3D layered MgCo2O4@CoMoO4 porous nanomaterial arrays grown on nickel foams: Preparation and application as high-performance electrodes for supercapacitor

Abstract

The advanced 3D layered porous MgCo2O4@CoMoO4 composite electrode (MCCo) was directly synthesized on a nickel foam substrate using a straightforward two-step hydrothermal approach. Among the various MCCo electrodes, the MCCo-7 h electrode demonstrated superior performance with a specific capacity of 2403 F g−1 due to its exceptional charge transfer internal resistance (Rs) and remarkable electrochemical characteristics. Notably, this performance surpassed that of MgCo2O4 (807 F g−1), MCCo-3 h (1224 F g−1), MCCo-5 h (1414 F g−1), MCCo-9 h (1936 F g−1), and CoMoO4-7 h electrode materials (442 F g−1).

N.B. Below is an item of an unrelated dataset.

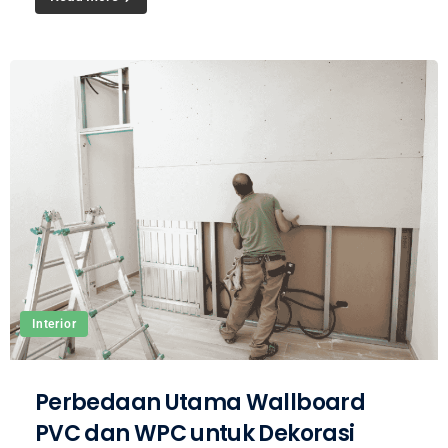
Interior
Perbedaan Utama Wallboard
PVC dan WPC untuk Dekorasi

Furthermore, when MCCo-7 h was paired with activated carbon (AC) to construct a MCCo-7 h//AC device, it achieved an impressive energy density of 39 Wh kg−1 at a power density of 375 W kg−1, maintaining an impressive capacity retention of 83% even after 2000 cycles at a high current density of 5 A g−1. This groundbreaking work offers valuable insights and strategies for electrochemical energy storage and supercapacitors.